### Aim of the exercise
For the string "arrow", count the lines in the records below that contain it. Answer with that number alone.

[Bounding box prediction data]
================================
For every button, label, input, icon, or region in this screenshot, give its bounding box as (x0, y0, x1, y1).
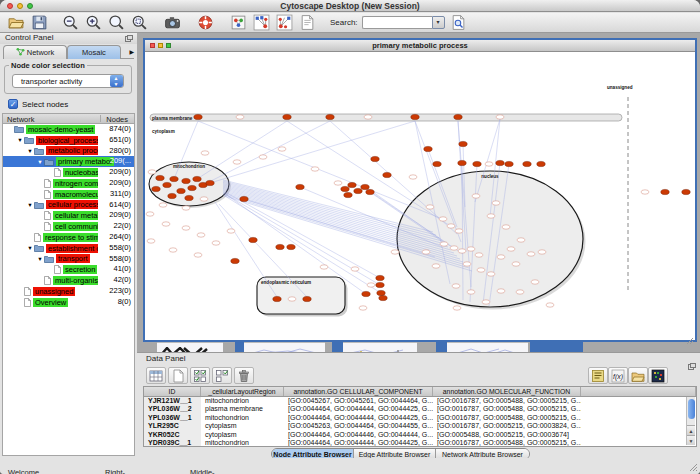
network-node-selected[interactable] (379, 295, 387, 300)
network-node[interactable] (278, 147, 286, 151)
network-node[interactable] (288, 297, 296, 301)
network-node[interactable] (487, 272, 495, 276)
expand-arrow-icon[interactable]: ▼ (16, 137, 24, 143)
network-node[interactable] (182, 206, 190, 210)
network-node[interactable] (452, 284, 460, 288)
help-icon[interactable] (197, 14, 214, 31)
attr-list-icon[interactable] (588, 367, 608, 384)
node-color-dropdown[interactable]: transporter activity ▲▼ (12, 74, 124, 88)
cell-cellular-component[interactable]: [GO:0044464, GO:0044444, GO:0044425, G..… (284, 414, 433, 422)
network-node-selected[interactable] (682, 189, 690, 194)
tree-header[interactable]: Network Nodes (2, 113, 135, 124)
network-node[interactable] (194, 253, 202, 257)
network-node-selected[interactable] (231, 258, 239, 263)
network-node-selected[interactable] (168, 193, 176, 198)
network-node[interactable] (492, 201, 500, 205)
network-node[interactable] (497, 289, 505, 293)
network-node[interactable] (487, 214, 495, 218)
network-node-selected[interactable] (240, 196, 248, 201)
network-node[interactable] (496, 115, 504, 119)
network-node-selected[interactable] (296, 184, 304, 189)
network-node[interactable] (169, 248, 177, 252)
cell-molecular-function[interactable]: [GO:0016787, GO:0005215, GO:0003824, G..… (433, 422, 581, 430)
delete-attr-icon[interactable] (234, 367, 254, 384)
network-edge[interactable] (330, 121, 457, 234)
tree-row[interactable]: secretion41(0) (3, 264, 134, 275)
network-node-selected[interactable] (459, 141, 467, 146)
background-window-edge[interactable] (157, 342, 223, 352)
expand-arrow-icon[interactable]: ▼ (26, 202, 34, 208)
network-node[interactable] (147, 239, 155, 243)
network-node-selected[interactable] (366, 189, 374, 194)
network-node-selected[interactable] (177, 188, 185, 193)
network-node[interactable] (233, 160, 241, 164)
select-nodes-checkbox[interactable]: ✓ (8, 99, 18, 109)
network-node-selected[interactable] (458, 160, 466, 165)
network-node-selected[interactable] (496, 160, 504, 165)
cell-id[interactable]: YKR052C (144, 431, 201, 439)
network-node-selected[interactable] (206, 180, 214, 185)
table-row[interactable]: YLR295Ccytoplasm[GO:0045263, GO:0044464,… (144, 422, 696, 430)
network-node[interactable] (162, 222, 170, 226)
network-node[interactable] (482, 300, 490, 304)
snapshot-icon[interactable] (164, 14, 181, 31)
network-node-selected[interactable] (276, 244, 284, 249)
scroll-up-icon[interactable]: ▲ (687, 425, 695, 435)
network-edge[interactable] (287, 121, 452, 227)
network-node-selected[interactable] (362, 291, 370, 296)
network-node-selected[interactable] (376, 275, 384, 280)
network-node[interactable] (367, 283, 375, 287)
layout-2-icon[interactable] (276, 14, 293, 31)
tree-row[interactable]: multi-organism pro42(0) (3, 275, 134, 286)
scroll-down-icon[interactable]: ▼ (687, 435, 695, 445)
tree-row[interactable]: ▼cellular process614(0) (3, 200, 134, 211)
network-node-selected[interactable] (354, 188, 362, 193)
expand-arrow-icon[interactable]: ▼ (36, 256, 44, 262)
network-node-selected[interactable] (152, 186, 160, 191)
table-row[interactable]: YPL036W__1mitochondrion[GO:0044464, GO:0… (144, 414, 696, 422)
network-node[interactable] (409, 175, 417, 179)
select-attrs-icon[interactable] (190, 367, 210, 384)
cell-region[interactable]: mitochondrion (201, 414, 284, 422)
network-node-selected[interactable] (287, 244, 295, 249)
expand-arrow-icon[interactable]: ▼ (36, 159, 44, 165)
network-node-selected[interactable] (473, 161, 481, 166)
tree-row[interactable]: nucleobase-co209(0) (3, 167, 134, 178)
table-row[interactable]: YKR052Ccytoplasm[GO:0044464, GO:0044446,… (144, 431, 696, 439)
network-edge[interactable] (215, 202, 277, 297)
network-node-selected[interactable] (326, 114, 334, 119)
zoom-in-icon[interactable] (85, 14, 102, 31)
tree-row[interactable]: nitrogen compo209(0) (3, 178, 134, 189)
network-node-selected[interactable] (433, 161, 441, 166)
network-node-selected[interactable] (249, 237, 257, 242)
cell-molecular-function[interactable]: [GO:0016787, GO:0005488, GO:0005215, G..… (433, 405, 581, 413)
network-node[interactable] (439, 217, 447, 221)
network-node-selected[interactable] (361, 184, 369, 189)
cell-molecular-function[interactable]: [GO:0016787, GO:0005488, GO:0005215, G..… (433, 397, 581, 405)
table-scrollbar[interactable]: ▲ ▼ (686, 397, 695, 445)
network-node-selected[interactable] (505, 161, 513, 166)
network-node[interactable] (485, 162, 493, 166)
unselect-attrs-icon[interactable] (212, 367, 232, 384)
tree-row[interactable]: cell communicat22(0) (3, 221, 134, 232)
network-node[interactable] (546, 303, 554, 307)
cell-id[interactable]: YJR121W__1 (144, 397, 201, 405)
cell-region[interactable]: cytoplasm (201, 431, 284, 439)
network-node[interactable] (475, 253, 483, 257)
network-node-selected[interactable] (303, 296, 311, 301)
network-node[interactable] (502, 225, 510, 229)
layout-1-icon[interactable] (253, 14, 270, 31)
network-node[interactable] (391, 250, 399, 254)
network-node-selected[interactable] (424, 146, 432, 151)
network-node-selected[interactable] (185, 195, 193, 200)
network-node[interactable] (422, 250, 430, 254)
network-node[interactable] (512, 262, 520, 266)
cell-id[interactable]: YPL036W__1 (144, 414, 201, 422)
tree-row[interactable]: ▼biological_process651(0) (3, 135, 134, 146)
network-node[interactable] (477, 268, 485, 272)
network-canvas-svg[interactable]: plasma membranecytoplasmmitochondrionnuc… (145, 52, 695, 340)
network-node-selected[interactable] (344, 192, 352, 197)
tree-row[interactable]: response to stimulu264(0) (3, 232, 134, 243)
network-window-titlebar[interactable]: primary metabolic process (145, 40, 695, 52)
network-node[interactable] (182, 226, 190, 230)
================================
### The completed task
4